I checked my watch again and it was still 3:15--must have stopped.
Not bad for a off-the-cuff writing exercise. We should do this more often. It was fun.
This was great fun, and so many different takes. This place is chock full of creative minds for sure!
The dead man's wallet wasn't talking, it just didn't have anything to say. The cracked face of his digital watch kept screaming 3:15, over and over again, and I decided to leave the meaning of to the eggheads from the lab. There was a ball of paper clenched in his left hand, wrapped around some car keys, judging by the logo, from an Impala.

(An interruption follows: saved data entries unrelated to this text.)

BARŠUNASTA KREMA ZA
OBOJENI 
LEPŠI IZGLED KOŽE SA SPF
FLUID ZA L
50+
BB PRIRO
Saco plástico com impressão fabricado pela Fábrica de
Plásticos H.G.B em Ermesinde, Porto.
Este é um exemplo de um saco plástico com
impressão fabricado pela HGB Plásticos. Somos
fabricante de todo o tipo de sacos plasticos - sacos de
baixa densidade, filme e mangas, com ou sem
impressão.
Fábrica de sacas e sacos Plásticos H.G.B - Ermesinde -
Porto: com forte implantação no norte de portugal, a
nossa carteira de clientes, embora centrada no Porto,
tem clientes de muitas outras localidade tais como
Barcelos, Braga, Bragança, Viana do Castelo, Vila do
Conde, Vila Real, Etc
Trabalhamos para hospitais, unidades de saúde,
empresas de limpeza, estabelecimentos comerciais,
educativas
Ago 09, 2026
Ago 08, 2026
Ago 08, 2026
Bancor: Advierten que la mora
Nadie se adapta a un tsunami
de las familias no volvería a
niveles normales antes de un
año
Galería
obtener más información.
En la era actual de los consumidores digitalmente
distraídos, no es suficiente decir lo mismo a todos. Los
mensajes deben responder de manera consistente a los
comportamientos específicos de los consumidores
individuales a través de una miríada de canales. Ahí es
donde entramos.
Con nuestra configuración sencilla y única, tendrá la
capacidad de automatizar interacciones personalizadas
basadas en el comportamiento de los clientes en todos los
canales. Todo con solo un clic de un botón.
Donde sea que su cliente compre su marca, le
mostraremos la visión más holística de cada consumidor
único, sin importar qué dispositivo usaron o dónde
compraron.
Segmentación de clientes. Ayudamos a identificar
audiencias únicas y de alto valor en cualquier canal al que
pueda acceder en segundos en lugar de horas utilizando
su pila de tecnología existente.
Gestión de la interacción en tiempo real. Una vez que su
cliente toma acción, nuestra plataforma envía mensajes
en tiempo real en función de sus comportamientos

Clenched in his right hand was a lipstick, and since the corpse had a face like Ernest Borgnine after ten rounds going bare-knuckle with Mike Tyson, I assumed that electric pink was not his shade.
Did you mean the first sentence instead be

"The dead man's wallet *was* talking, it just didn't have anything to say."

or

"The dead man's wallet wasn't talking. It just didn't have anything to say."

?

The first one sounds like the beginning of an interesting paragraph, in which, perhaps, the finder of the items is hallucinating.
O'Halloran blinked. "You're supposed to say it before you take the picture."

"Say what?" Curtis said, taking another photo of the dead guy, and another.

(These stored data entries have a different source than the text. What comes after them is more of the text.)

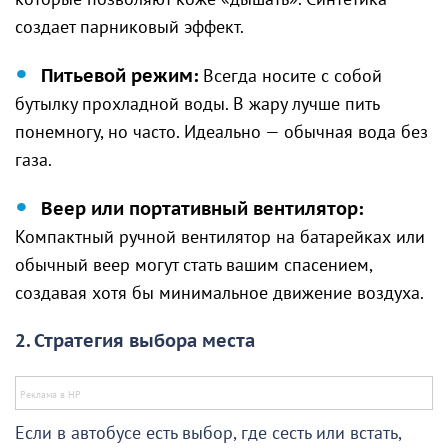
создает парниковый эффект.
Питьевой режим:
Всегда носите с собой
бутылку прохладной воды. В жару лучше пить
понемногу, но часто. Идеально — обычная вода без
газа.
Веер или портативный вентилятор:
Компактный ручной вентилятор на батарейках или
обычный веер могут стать вашим спасением,
создавая хотя бы минимальное движение воздуха.
2. Стратегия выбора места
Если в автобусе есть выбор, где сесть или встать,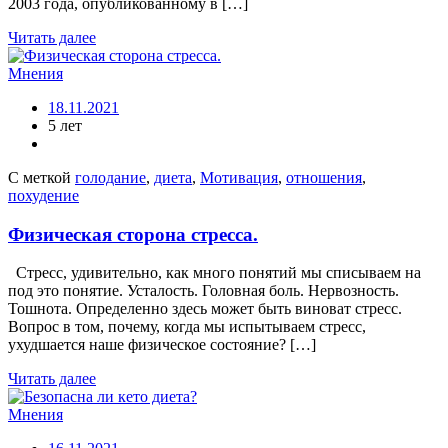
2003 года, опубликованному в […]
Читать далее
Мнения
18.11.2021
5 лет
С меткой
голодание
,
диета
,
Мотивация
,
отношения
,
похудение
Физическая сторона стресса.
Стресс, удивительно, как много понятий мы списываем на
под это понятие. Усталость. Головная боль. Нервозность.
Тошнота. Определенно здесь может быть виноват стресс.
Вопрос в том, почему, когда мы испытываем стресс,
ухудшается наше физическое состояние? […]
Читать далее
Мнения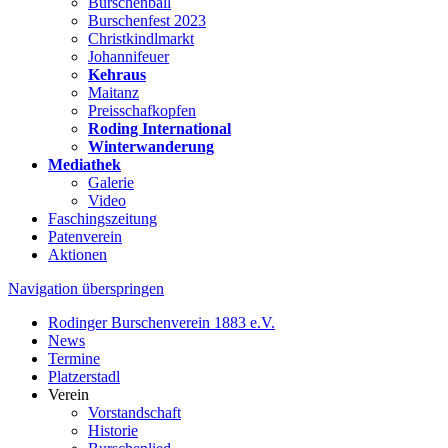
Burschenball
Burschenfest 2023
Christkindlmarkt
Johannifeuer
Kehraus
Maitanz
Preisschafkopfen
Roding International
Winterwanderung
Mediathek
Galerie
Video
Faschingszeitung
Patenverein
Aktionen
Navigation überspringen
Rodinger Burschenverein 1883 e.V.
News
Termine
Platzerstadl
Verein
Vorstandschaft
Historie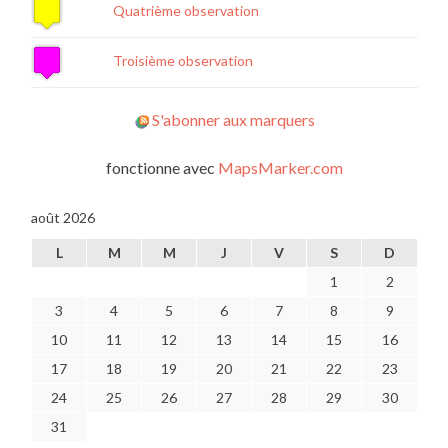
Quatrième observation
Troisième observation
S'abonner aux marquers
fonctionne avec
MapsMarker.com
août 2026
L
M
M
J
V
S
D
1
2
3
4
5
6
7
8
9
10
11
12
13
14
15
16
17
18
19
20
21
22
23
24
25
26
27
28
29
30
31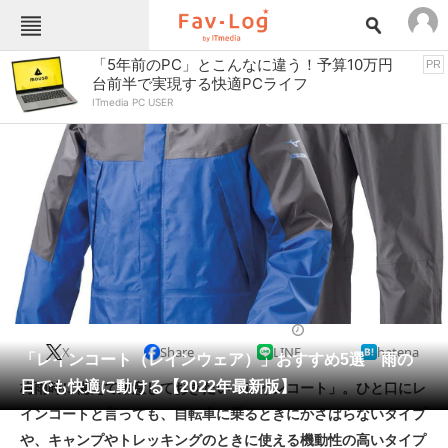
Fav-Logカテゴリー一覧
「5年前のPC」とこんなに違う！予算10万円
PR
台前半で実現する快適PCライフ
TOP
アウトドア用品
ITmedia PC USER
インテリア・収納
おもちゃ・ホビー
カメラ
キッチン家電
キッチン用品
ゲーム
コンテンツ・サービス
スイーツ・お菓子
スポーツ・レジャー
スマホ・携帯電話
パソコン・タブレット
ファッション
アウトドアウェア
2022/04/29 16:30（公開）
X
Share
LINE
hatena
ペット
「レインコート（レインウェア）」おすすめ5選 雨の
家電
日でも快適に動ける【2022年最新版】
梅雨時に備えて用意しておきたい「レインコート」。ひと口にレ
工具・DIY
本・DVD・CD
インコートと言っても、自転車に乗るときにかさばらないタイプ
生活家電
生活用品
や、キャンプやトレッキングのときに使える機動性の高いタイプ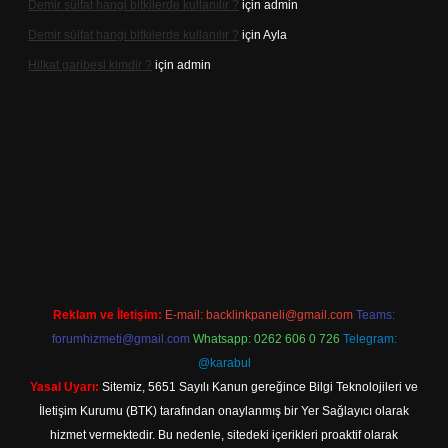
Demir sülfat hangi bitkilerde kullanılır ?
için
admin
Demir sülfat hangi bitkilerde kullanılır ?
için
Ayla
Hilkat garibesi kimdir ?
için
admin
lacasino
Reklam ve İletişim:
E-mail:
backlinkpaneli@gmail.com
Teams:
forumhizmeti@gmail.com
Whatsapp: 0262 606 0 726
Telegram:
@karabul
Yasal Uyarı:
Sitemiz, 5651 Sayılı Kanun gereğince Bilgi Teknolojileri ve
İletişim Kurumu (BTK) tarafından onaylanmış bir Yer Sağlayıcı olarak
hizmet vermektedir. Bu nedenle, sitedeki içerikleri proaktif olarak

The dead guy was white, and dressed in white tie and tails, like an orchestra conductor—except that the tail-coat was broccoli green, and the gray pants had a shiny green stripe up the leg. There was a hole in the dead guy's forehead, just above the arch of the left eyebrow. Blood was everywhere.

"'Say cheese,'" O'Halloran said. "You're supposed to say it before you take the picture. Not after."

Curtis rolled her eyes, then bent and took a close-up of the wallet. "Yeah, right," she said. "Tell the rookie any damn thing and see if she'll believe it."




See what you've done, B.R.? Now I can't stop...
Jon, buddy

I can set back and say I have done a good deed--you're writing! The world is a better place now, (grinning idiotically)
Oooh. . . just thought of the ultimate writing contest!

Two writers---one set of crimescene evidence--each writer given 30 days to write their own take on the crime scene and story behind the evidence.

We (the boys and girls here in Crimespace--decide the winner)

And the winner gets an all expenses paid trip for his family to their nearest Wendy's burger stand!!!

Now, how's that for a contest?!
It could become a regular game for the site. Each month could have two different members taking up the challenge, then the winner creates a new crime scene for the next two.
Or we could write a serial novel (not to be confused with a serial killer novel--though it could be a killer novel). That could be really wild, given the differences in our styles and all.

Or, to keep it short, it could be a serial novella.
Here's a thought (yeah, I do have one at times).

We limit the contest to a short-story. And someone like Thuglit--or one of the other mags who have people in here--print's the winner of each round in the contest.

And at the end of it all, The Grand Master Writer gets the 1st Place Prize. A mint-conditoned, autographed, movie poster of Raquel Welch when she starred in 1,000,000 B.C.!! Wow!